CF2T (OCEANERA-NET project): developing ways of reducing CAPEX costs and improving reliability of the foundation structure.

Other active French developers include:

The tidal energy company EEL Energy is now developing its new river current model. The wave energy company Hydro Air Concept Energy (HACE) aims at testing a prototype at the SEM-REV test site for one year after a full-scale version was tested offshore the port of La Rochelle.

Naval Energies continues to be active on OTEC with a test bench in Martinique for biofouling studies and an onshore OTEC prototype in La Réunion. Their market objective is to move from design to commissioning of shore-based OTEC power plants or specific subsystems with the possibility of adding by-products (e.g. SWAC, desalination, aquaculture) in association with partners. An underwater data centre with Sea Water Cooling was successfully tested at the EMEC test centre in collaboration with Microsoft.

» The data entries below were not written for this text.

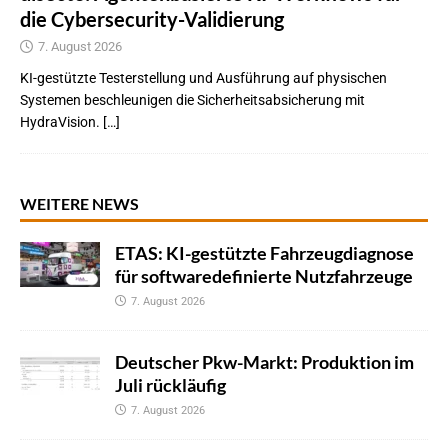
die Cybersecurity-Validierung
7. August 2026
KI-gestützte Testerstellung und Ausführung auf physischen
Systemen beschleunigen die Sicherheitsabsicherung mit
HydraVision. […]
WEITERE NEWS
ETAS: KI-gestützte Fahrzeugdiagnose
für softwaredefinierte Nutzfahrzeuge
7. August 2026
Deutscher Pkw-Markt: Produktion im
Juli rückläufig
7. August 2026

SIMEC Atlantis Energy created the Normandie Hydrolienne Joint-Venture with the Normandy Region aiming to develop tidal energy projects in the Raz Blanchard using a business model that can work at a regional scale while remaining independent of national incentives. This initiative was announced last October and the official signature took place in November. The action shows Normandy’s full support of industrial activities in the Raz Blanchard (Alderney race) through its economic development agency and the Normandy Participations investment fund.



The project to build an OTEC powered desalination plant on Kavaratti Island on Lakshadweep archipelago (south western coast of India) is now formally approved by the Government. Environmental impact assessment studies have been carried out and submitted to the authorities.

The OTEC laboratory at the National Institute of Ocean technology (NIOT) has been equipped with a control and data acquisition system developed in-house; fresh water and electricity were generated in the trials.

The wave powered navigational buoy developed by NIOT continues to be successfully tested near a navigational channel (at 16 m water depth) at Kamarajar Port, Chennai. Oceanographic parameters wind and current velocities on real time basis are being transmitted to port. Expression of interest for transfer of technology to industrial partner is being taken up. 

IIT-Madras continues to conduct R&D activities with air turbines for wave energy devices: tests with twin unidirectional turbines have been carried out in a test rig. Also, a new bidirectional impulse turbine has been developed and tested in open sea, installed in the wave powered navigational buoy.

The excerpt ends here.